Criticizing these policies, which everyone concerned with human rights in the world does, is not equivalent to disliking Jews. The only reason the question even comes up is that the Israel lobbies and the organized-crime-like Likudniks have attempted to deflect any obstacle to their colonization drive by smearing human rights activists as bigots for daring oppose their monstrous plans.
Bernie Sanders is here to say that that tactic is not right, and does not have a leg to stand on.
Israeli apologetics are not completely incorrect. They charge Palestinians with having committed terrorism. Undeniably, some have.But out of 5 million Palestinians living under the Israeli jackboot, amazingly few have turned to violence, and Israeli usurpation of their property or subjecting them to a blockade harms all 5 million. Collective punishment is illegal in international law. Half the Palestinians in Gaza are children and are hardly terrorists. In 2000 to 2014, a study found that 7,065 Palestinians and 1,101 Israelis had been killed in political violence. That is, 87% of deaths were Palestinian. And there are Israeli terrorists, as well, who stage attacks on Palestinian civilians in the West Bank.
Where Israeli apologetics do become inaccurate and indeed horrible is when they paint all Palestinians as terrorists, or "animals," or sub-human. "Those people," it is said, "only understand force." Those people.
Bernie continued, "I believe that at a time when we spend, I think it is $3.8 million dollars [annually] on military aid to Israel, we have a right to say to the Israeli government, that the United States of America and our taxpayers and our people believe in human rights, we believe in democracy.

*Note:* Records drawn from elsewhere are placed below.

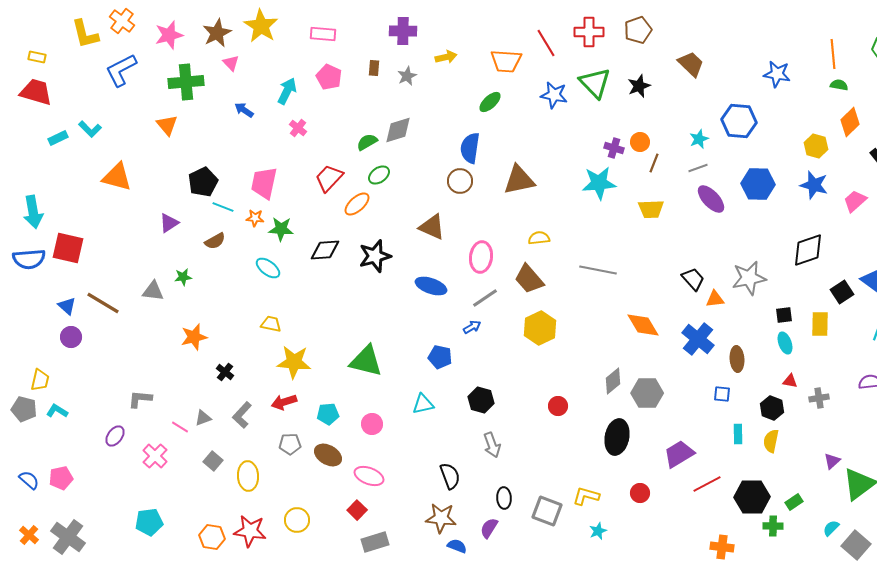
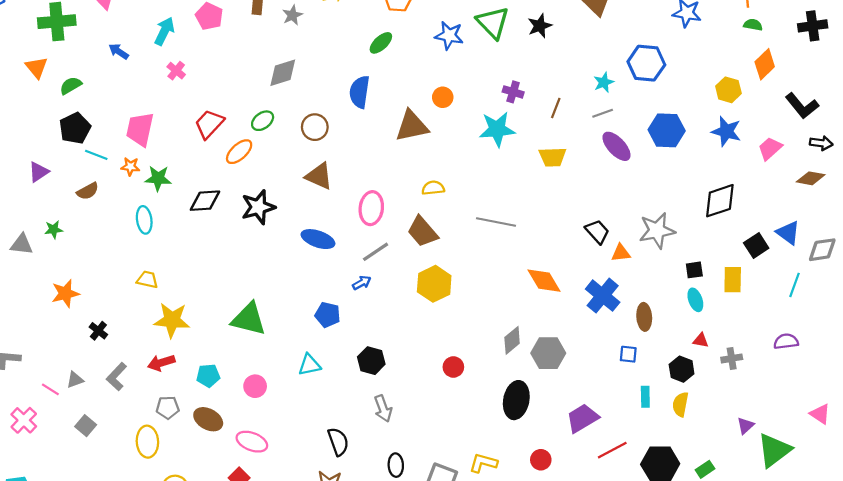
green semicircle: (367, 142) -> (71, 86), moved
orange circle: (640, 142) -> (443, 97), moved
brown circle: (460, 181) -> (315, 127), moved
cyan ellipse: (268, 268) -> (144, 220), turned 45
yellow ellipse: (248, 476) -> (147, 442), moved

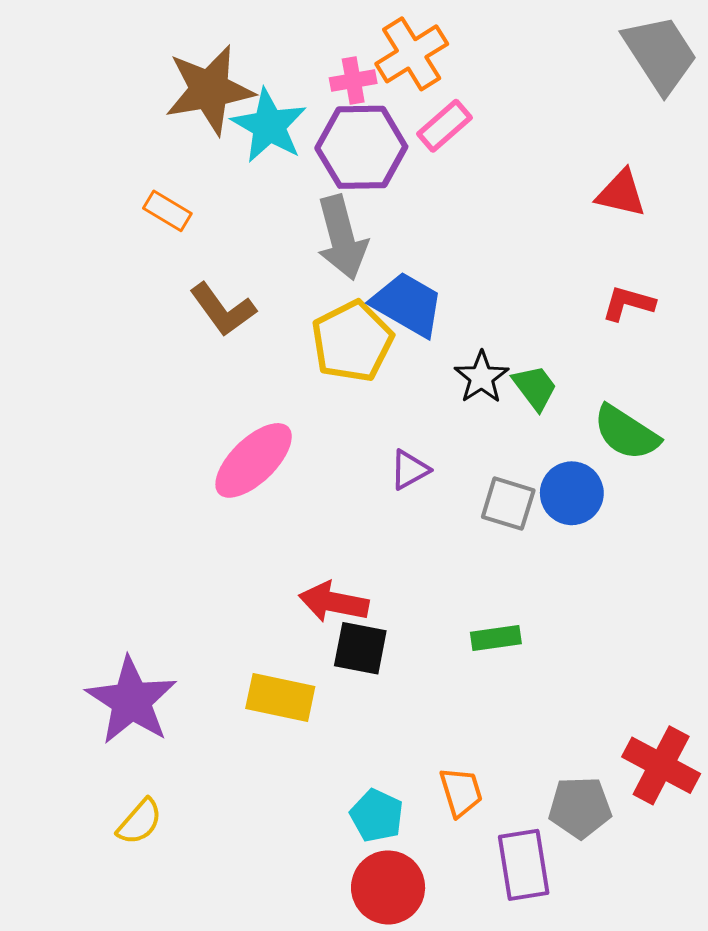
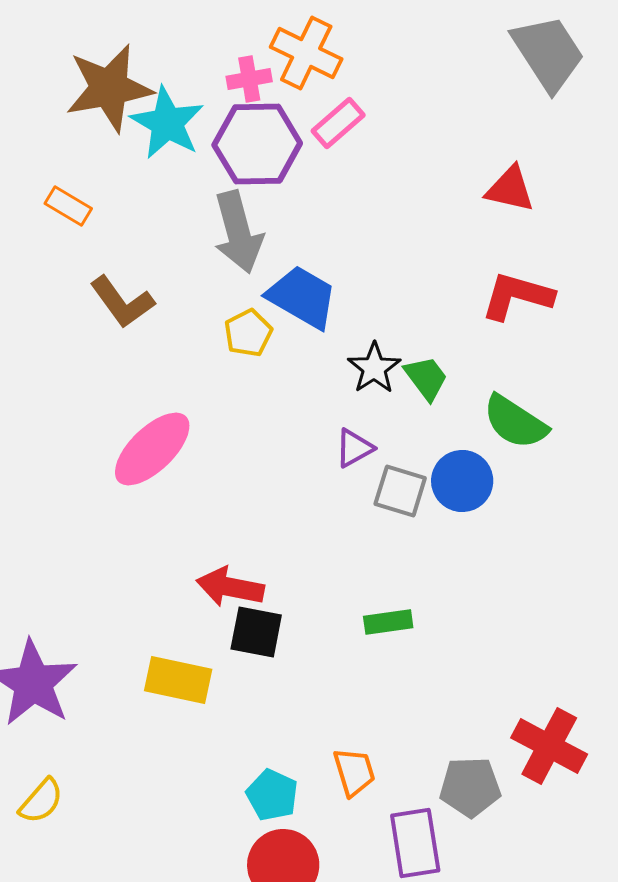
orange cross: (412, 54) -> (306, 53), turned -32
red L-shape: (628, 303) -> (517, 296), size x1.4
yellow pentagon: (352, 341) -> (248, 333), size x0.6
purple triangle: (410, 470) -> (354, 448), moved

We will not accept authoritarianism or racism. And we demand that the Israeli government sit down with the Palestinian people and negotiate an agreement that works for all parties.
He thundered, "What is going on in Gaza right now for example is absolutely inhumane, it is unacceptable, it is unsustainable."
Sanders admitted that there are problems with the Palestine Authority in the West Bank and the Hamas statelet in Gaza, of corruption.
It was pointed out that Gaza is becoming unlivable, and Sanders concurred and complained about the restrictions on Palestinian movement (some die every year because they need specialized medical treatment and Israel won't let them travel for it).
Sanders went so far as to say that some of the $3.8 billion that currently goes to Israel every year should be dedicated to humanitarian aid for Gaza.
Like clockwork, the horrid Nikki Haley, former UN ambassador, came out to accuse Sanders of wanting to give money to Hamas, implying that helping any destitute Palestinian in Gaza is tantamount to terrorism, since they are all terrorists and subhuman. Haley, as a member of the Sikh minority in India, should know better, since her own people have been given that treatment, especially after a Sikh terrorist assassinated the Indian prime minister and all were tarred with that brush. See my Top three ways Nikki Haley is like a Palestinian.
Members of the Israeli Knesset, who enacted the punitive policies toward Palestinians Sanders is criticizing, likewise went ballistic. Yiddish obscenities were tossed at him and his Jewishness was questioned. The Likud Party and its allies in Israel are characterized by the black and white point of view typical of fascist movements worldwide.
But these mutterings can't put the genie back in the bottle. Palestinian rights have entered into an American presidential campaign, virtually for the first time. I think there is a sea change in the Democratic grass roots, and some candidates who take the old "Israel can do no wrong and it is all the Palestinians' fault" line may well be punished in the primaries.